(Beginning of ENTRIES PROVIDED)
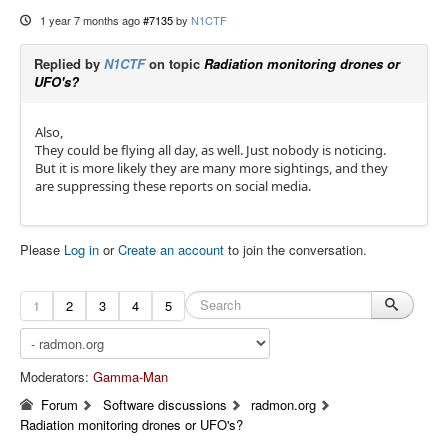
1 year 7 months ago
#7135
by
N1CTF
Replied by
N1CTF
on topic
Radiation monitoring drones or
UFO's?
Also,
They could be flying all day, as well. Just nobody is noticing.
But it is more likely they are many more sightings, and they
are suppressing these reports on social media.
Please
Log in
or
Create an account
to join the conversation.
1
2
3
4
5
Moderators:
Gamma-Man
Forum
Software discussions
radmon.org
Radiation monitoring drones or UFO's?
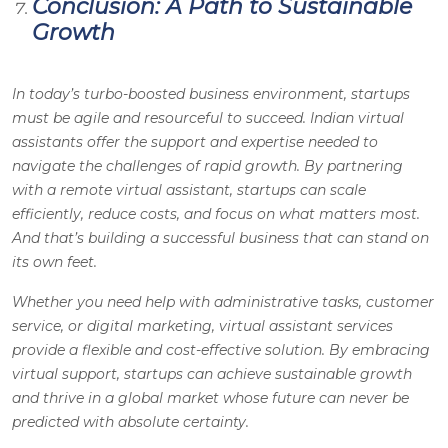
Conclusion: A Path to Sustainable
Growth
In today’s turbo-boosted business environment, startups
must be agile and resourceful to succeed. Indian virtual
assistants offer the support and expertise needed to
navigate the challenges of rapid growth. By partnering
with a remote virtual assistant, startups can scale
efficiently, reduce costs, and focus on what matters most.
And that’s building a successful business that can stand on
its own feet.
Whether you need help with administrative tasks, customer
service, or digital marketing, virtual assistant services
provide a flexible and cost-effective solution. By embracing
virtual support, startups can achieve sustainable growth
and thrive in a global market whose future can never be
predicted with absolute certainty.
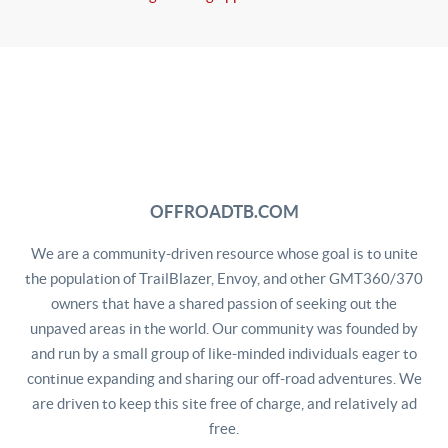
OFFROADTB.COM
We are a community-driven resource whose goal is to unite
the population of TrailBlazer, Envoy, and other GMT360/370
owners that have a shared passion of seeking out the
unpaved areas in the world. Our community was founded by
and run by a small group of like-minded individuals eager to
continue expanding and sharing our off-road adventures. We
are driven to keep this site free of charge, and relatively ad
free.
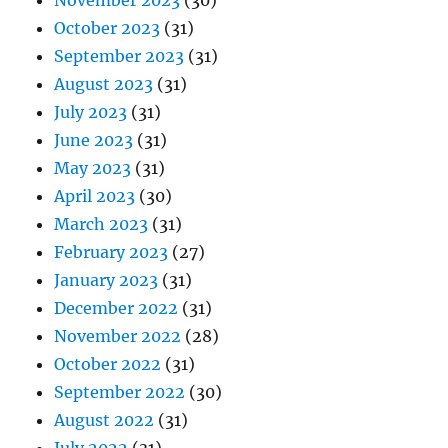
November 2023
(30)
October 2023
(31)
September 2023
(31)
August 2023
(31)
July 2023
(31)
June 2023
(31)
May 2023
(31)
April 2023
(30)
March 2023
(31)
February 2023
(27)
January 2023
(31)
December 2022
(31)
November 2022
(28)
October 2022
(31)
September 2022
(30)
August 2022
(31)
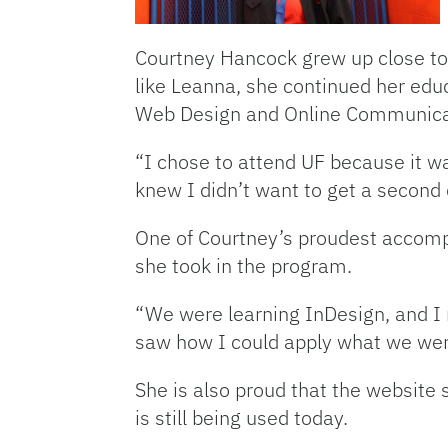
Courtney Hancock grew up close to 
like Leanna, she continued her educ
Web Design and Online Communica
“I chose to attend UF because it w
knew I didn’t want to get a second
One of Courtney’s proudest accompl
she took in the program.
“We were learning InDesign, and I m
saw how I could apply what we were
She is also proud that the website
is still being used today.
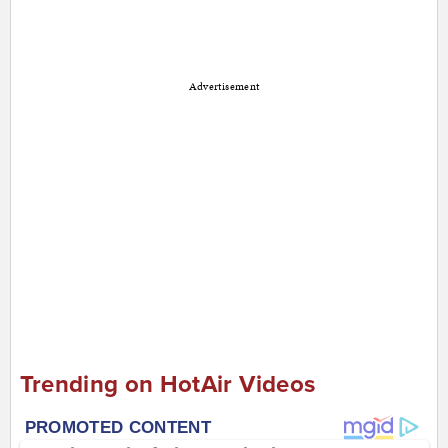
Advertisement
Trending on HotAir Videos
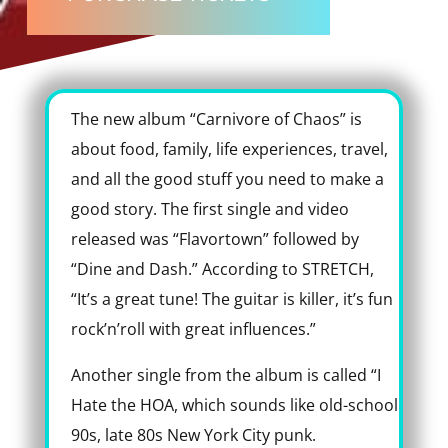
The new album “Carnivore of Chaos” is
about food, family, life experiences, travel,
and all the good stuff you need to make a
good story. The first single and video
released was “Flavortown” followed by
“Dine and Dash.” According to STRETCH,
“It’s a great tune! The guitar is killer, it’s fun
rock’n’roll with great influences.”
Another single from the album is called “I
Hate the HOA, which sounds like old-school
90s, late 80s New York City punk.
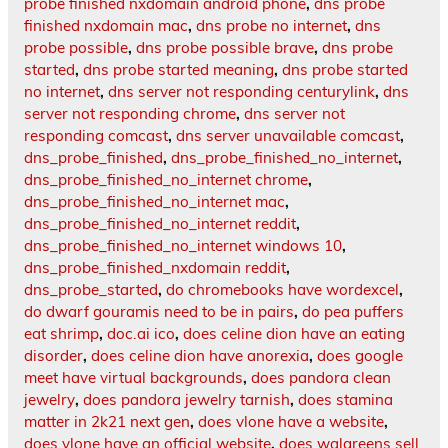
probe finished nxdomain android phone
,
dns probe
finished nxdomain mac
,
dns probe no internet
,
dns
probe possible
,
dns probe possible brave
,
dns probe
started
,
dns probe started meaning
,
dns probe started
no internet
,
dns server not responding centurylink
,
dns
server not responding chrome
,
dns server not
responding comcast
,
dns server unavailable comcast
,
dns_probe_finished
,
dns_probe_finished_no_internet
,
dns_probe_finished_no_internet chrome
,
dns_probe_finished_no_internet mac
,
dns_probe_finished_no_internet reddit
,
dns_probe_finished_no_internet windows 10
,
dns_probe_finished_nxdomain reddit
,
dns_probe_started
,
do chromebooks have wordexcel
,
do dwarf gouramis need to be in pairs
,
do pea puffers
eat shrimp
,
doc.ai ico
,
does celine dion have an eating
disorder
,
does celine dion have anorexia
,
does google
meet have virtual backgrounds
,
does pandora clean
jewelry
,
does pandora jewelry tarnish
,
does stamina
matter in 2k21 next gen
,
does vlone have a website
,
does vlone have an official website
,
does walgreens sell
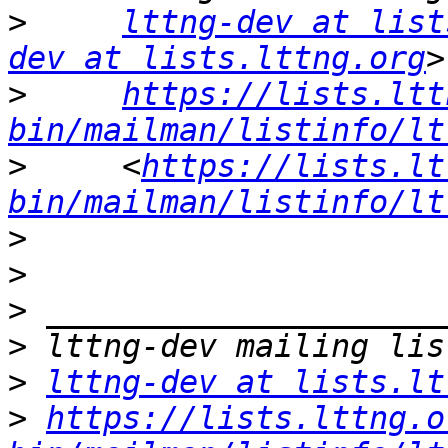
>
lttng-dev at list
dev at lists.lttng.org
>
https://lists.ltt
bin/mailman/listinfo/lt
>
     <
https://lists.lt
bin/mailman/listinfo/lt
>
>
>
>
>
lttng-dev at lists.lt
>
https://lists.lttng.o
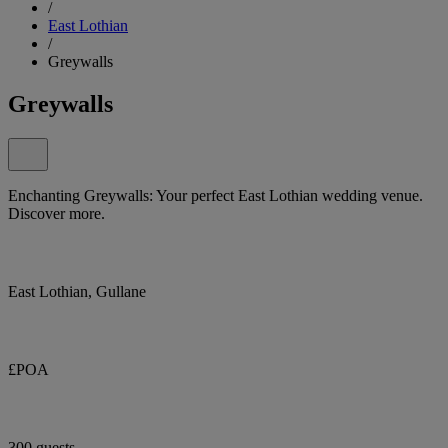
/
East Lothian
/
Greywalls
Greywalls
Enchanting Greywalls: Your perfect East Lothian wedding venue.
Discover more.
East Lothian, Gullane
£POA
300 guests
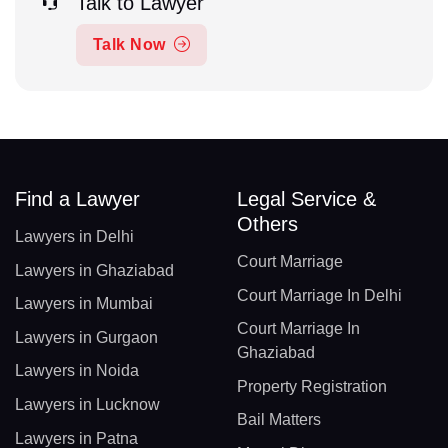
Talk to Lawyer
Talk Now
Find a Lawyer
Legal Service &
Others
Lawyers in Delhi
Court Marriage
Lawyers in Ghaziabad
Court Marriage In Delhi
Lawyers in Mumbai
Court Marriage In
Lawyers in Gurgaon
Ghaziabad
Lawyers in Noida
Property Registration
Lawyers in Lucknow
Bail Matters
Lawyers in Patna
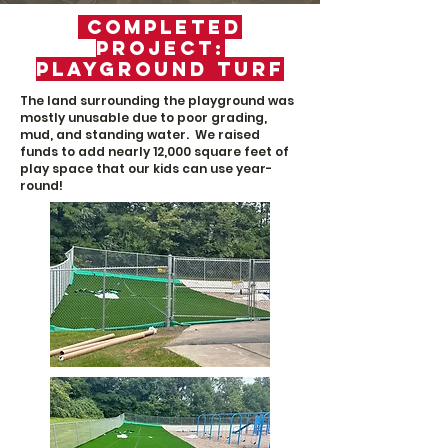
Completed
Project:
Playground Turf
The land surrounding the playground was
mostly unusable due
to poor grading,
mud, and standing water.
We raised
funds to add nearly 12,000 square feet of
play space that our kids can use year-
round!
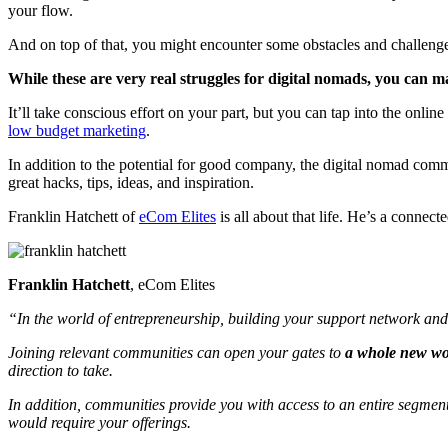
your flow.
And on top of that, you might encounter some obstacles and challenges
While these are very real struggles for digital nomads, you can 
It’ll take conscious effort on your part, but you can tap into the on
low budget marketing
.
In addition to the potential for good company, the digital nomad comm
great hacks, tips, ideas, and inspiration.
Franklin Hatchett of
eCom Elites
is all about that life. He’s a conne
Franklin Hatchett
, eCom Elites
“In the world of entrepreneurship, building your support network and 
Joining relevant communities can open your gates to
a whole new wor
direction to take.
In addition, communities provide you with access to an entire segment 
would require your offerings.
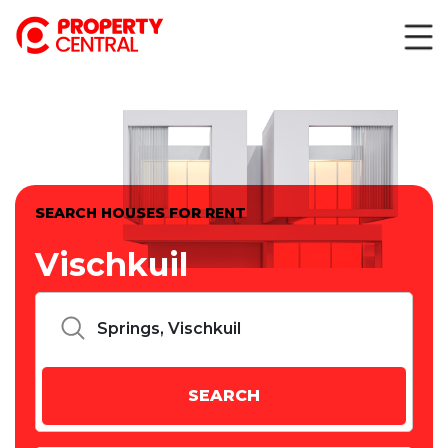
SEARCH HOUSES FOR RENT
Vischkuil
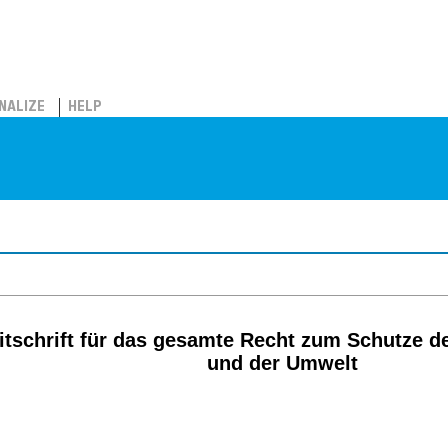
NALIZE
HELP
itschrift für das gesamte Recht zum Schutze d
und der Umwelt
(End of ENTRIES PROVIDED)
# WORK ITEM
Which lines above contain the word "communities"? List them.

# SOLUTION TO THE EXERCISE
Joining relevant communities can open your gates to
In addition, communities provide you with access to an entire segment 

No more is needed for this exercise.